Oren Lyons is the honorary chairman of the Iroquois Nationals Lacrosse team. He is Faithkeeper of the Turtle Clan of the Six Nations of the Iroquois Confederacy and a leading advocate of American Indian causes. Lyons is a member of the Human Rights Division of the United Nations and one of the authors of "Exiled in the Land of the Free."
At birth, Lyons was named Joagquisho, Bright Sun with a Strong Wind. He was raised in the traditional lifeways of the Iroquois on the Seneca and Onondoga reservations in northern New York state.

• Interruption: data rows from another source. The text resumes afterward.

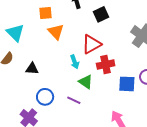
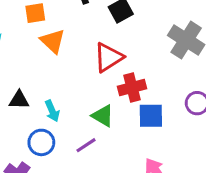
cyan arrow: (75, 62) -> (52, 111), moved
blue square: (127, 84) -> (151, 116), moved
purple line: (74, 100) -> (86, 145), turned -56

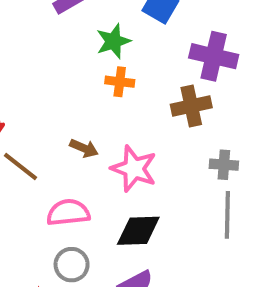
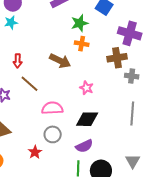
brown arrow: (84, 148) -> (60, 61), moved, size x1.5
gray cross: (224, 165) -> (132, 76), moved
pink star: (134, 169) -> (86, 88), size x0.6

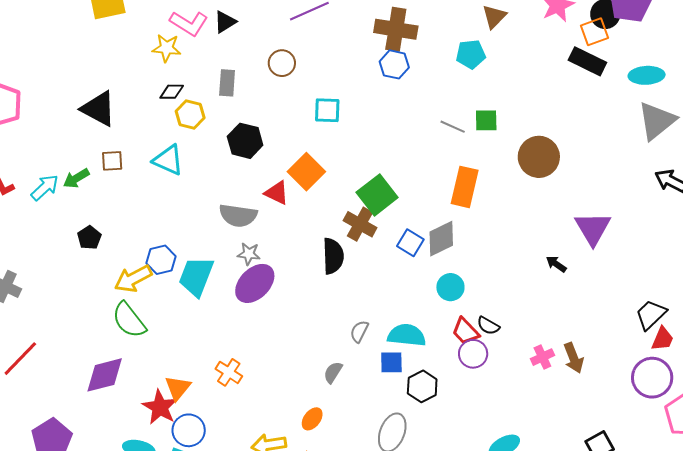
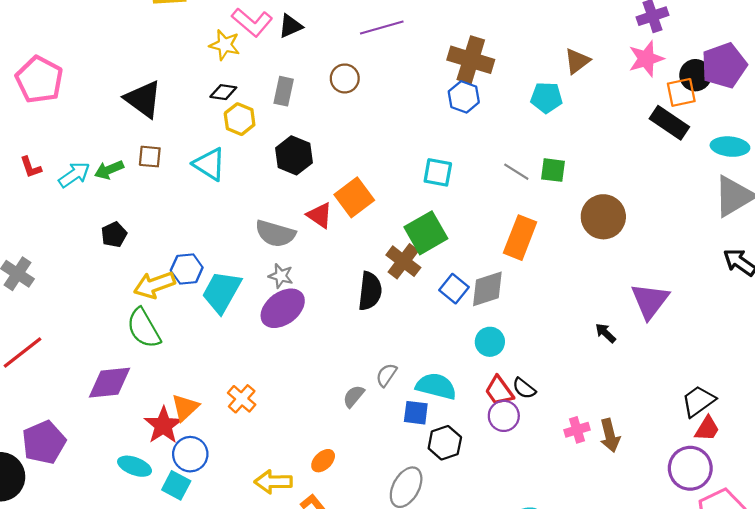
cyan square: (327, 110) -> (438, 172), moved
gray semicircle: (333, 372) -> (354, 396), moved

He dropped out of school in eighth grade-"the teachers didn't like me, but I was lucky to understand early that it wasn't about me, it was racism." He was drafted in 1950, returned to the reservation three years later and was then recruited by the coach of the lacrosse team at nearby Syracuse University. (A lifelong lacrosse player, Lyons was an All-American in this sport, which was invented by the Iroquois. The Syracuse University team had an undefeated season during his graduating year.)

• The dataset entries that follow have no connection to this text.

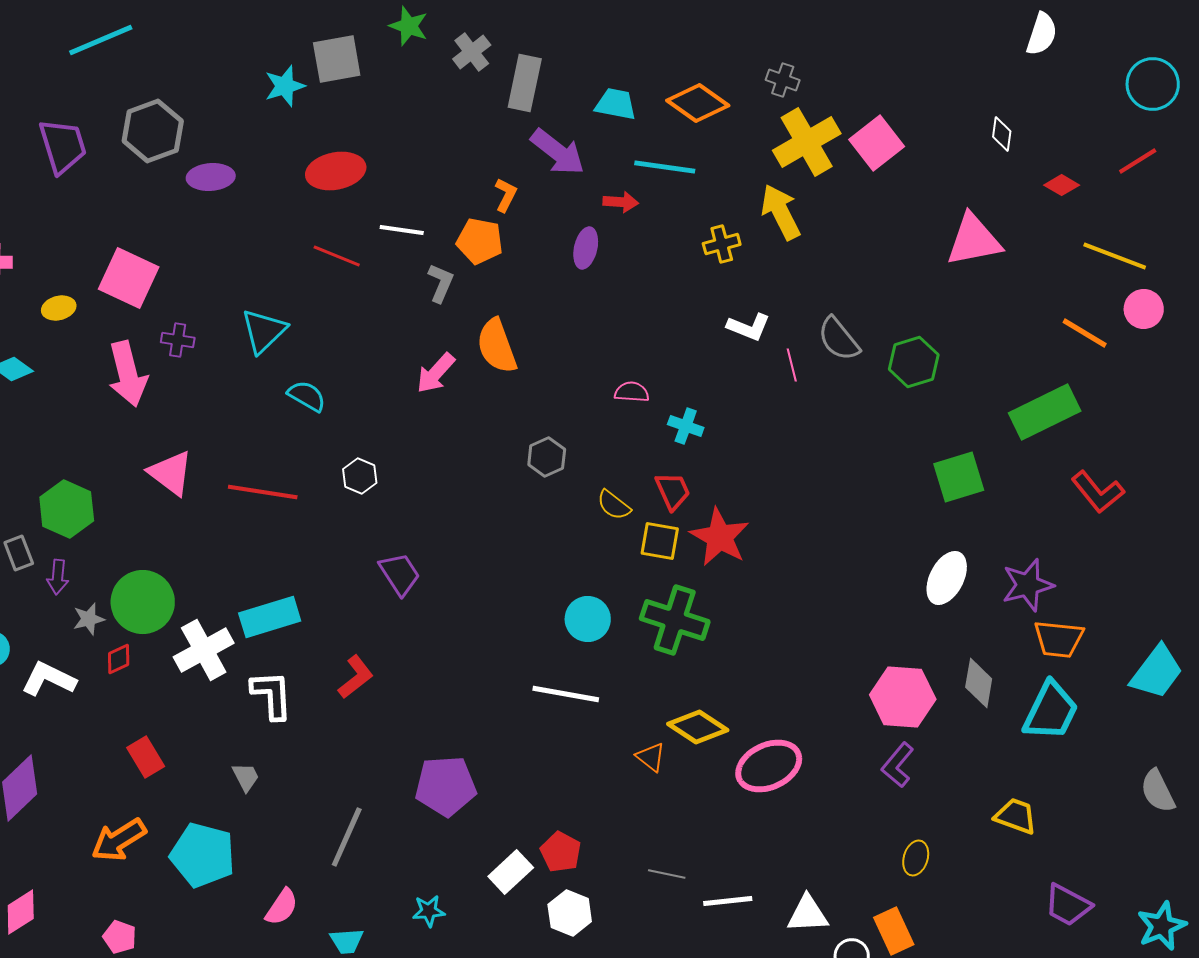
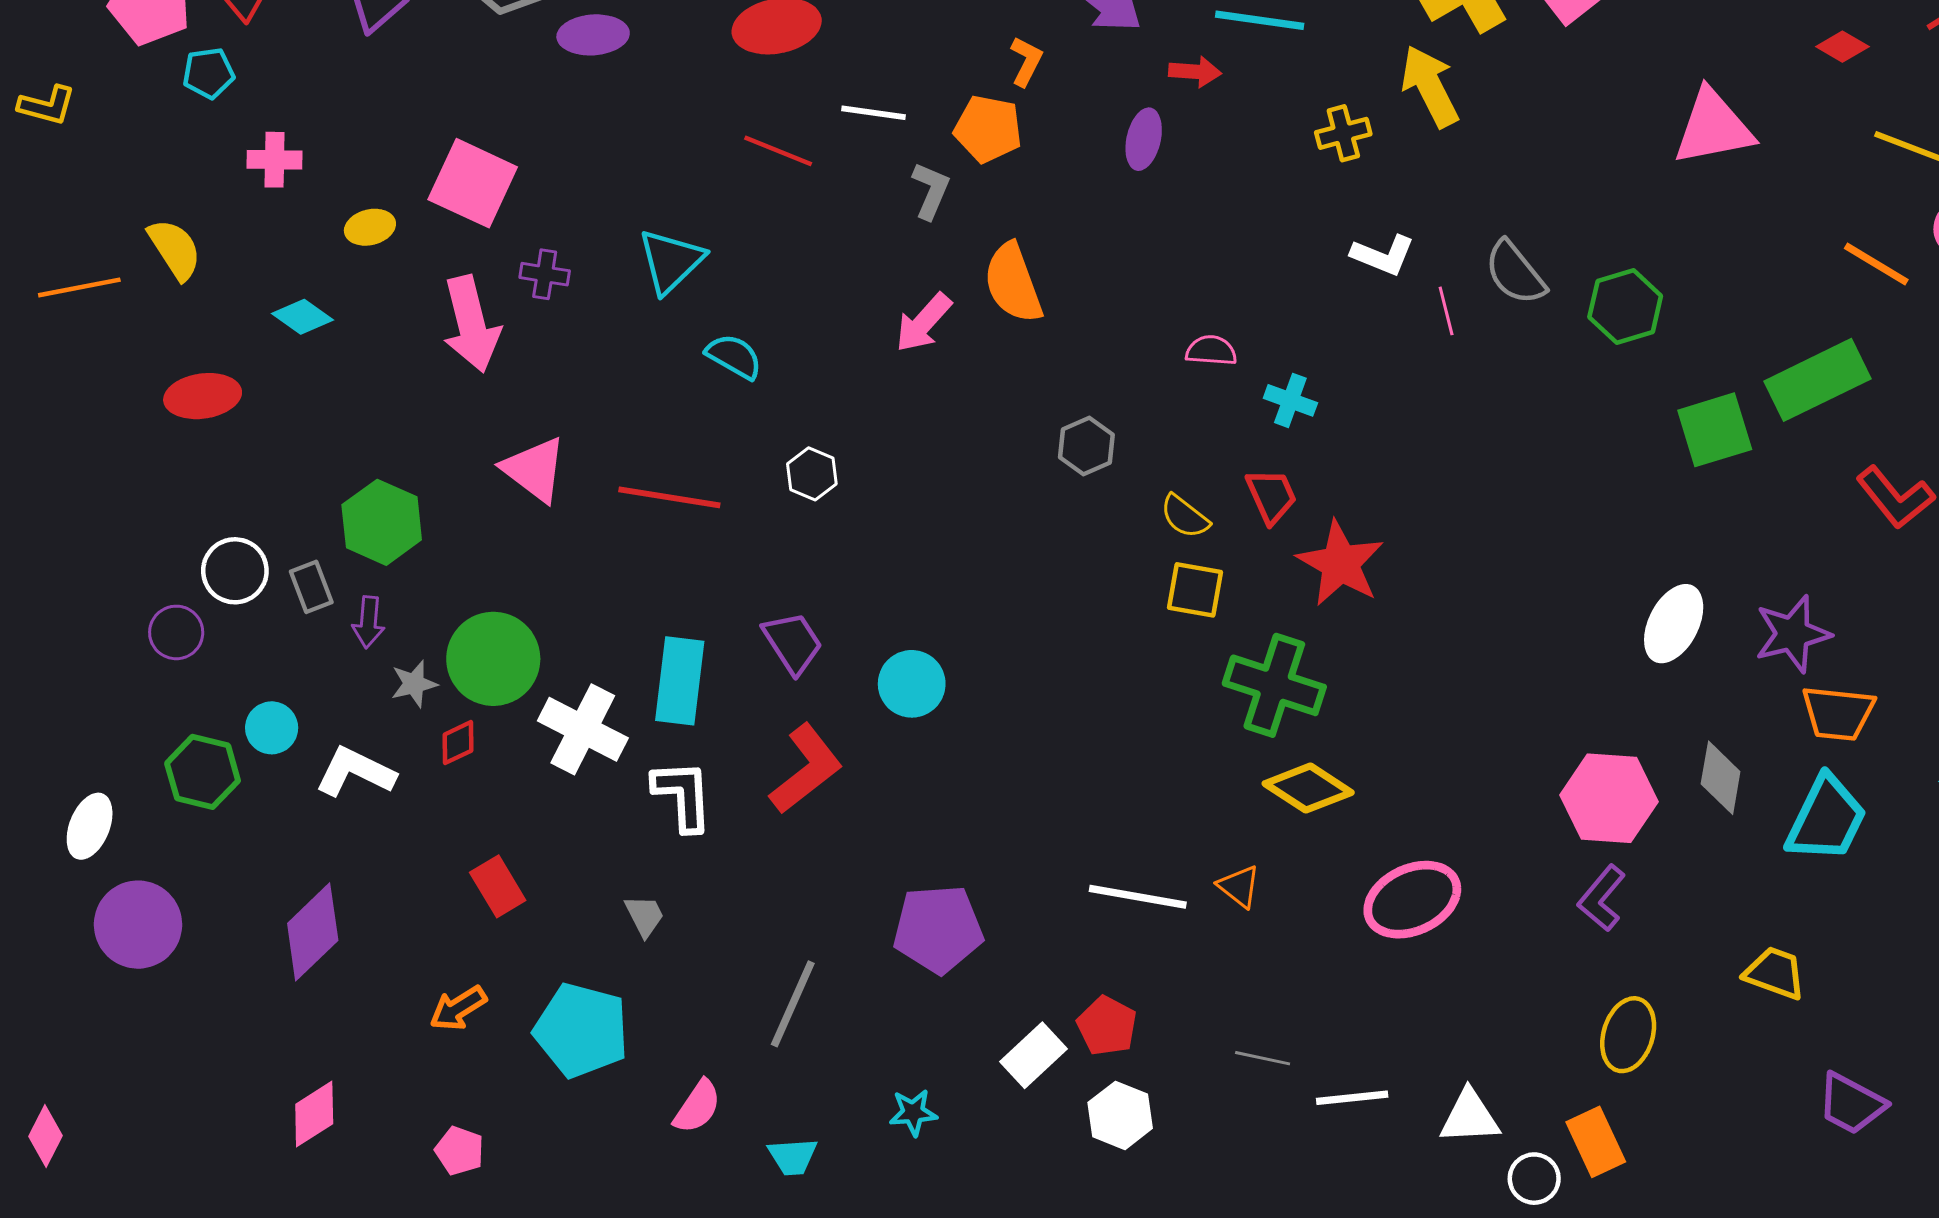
green square: (959, 477) -> (1715, 430), moved
yellow square: (660, 541) -> (1195, 590), moved
purple trapezoid: (400, 574) -> (793, 643), moved
cyan rectangle: (270, 617) -> (680, 681), turned -66
cyan circle: (588, 619) -> (912, 684), moved
white cross: (204, 650) -> (583, 729), turned -34
red L-shape: (356, 677) -> (806, 769), size x1.4
white line: (566, 694) -> (1138, 897), moved
yellow diamond: (698, 727) -> (1308, 788), moved
orange arrow: (119, 840) -> (458, 1008), size x0.7
yellow ellipse: (916, 858) -> (1628, 1035), size x1.4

In 1970, Lyons returned to the Onondoga Nation Territory, a hilly and wooded 7,000-acre tract outside Syracuse. Although he was a member of the Wolf Clan, one of seven traditional family groupings within the Onondoga Nation, it was a Turtle Clan mother who summoned him back to the reservation to sit in council.
As a Faithkeeper, Lyons is not paid for his work. In fact, none of the Nation's officials are paid; the work is simply a required responsibility. (That the U.S. Congress can vote itself a raise is irresponsible and a sign of greedy times, claims Lyons.) Therefore, in addition to his position on the Onondoga Council, Lyons is a professor at the State University of New York at Buffalo where he is director of Native American Studies within the department of American Studies. Lyons also cofounded a national Indian newspaper, Daybreak, and with Seneca teacher and journalist John Mohawk, he edited Exiled in the Land of the Free, a major study of the Indians' impact on American democracy and the U.S. Constitution.
Chief Lyons has received numerous honors and awards, including an honorary law degree from Syracuse University. In 1990, he received the Ellis Island Congressional Medal of Honor, and in 1993 he received the National Audubon Society's Audubon Medal for service to the cause of conservation, as well as the first International Earth Day Award from the United Nations. In 1992, Lyons organized a delegation of the Iroquois Confederacy to the United Nations Conference on Environment and Development (UNCED) in Rio de Janeiro. While in Rio, Lyons was invited by the secretary general of UNCED, Maurice Strong, to address the national delegations. Also in 1992, Lyons became the first indigenous leader to address the U.N. General Assembly, in New York.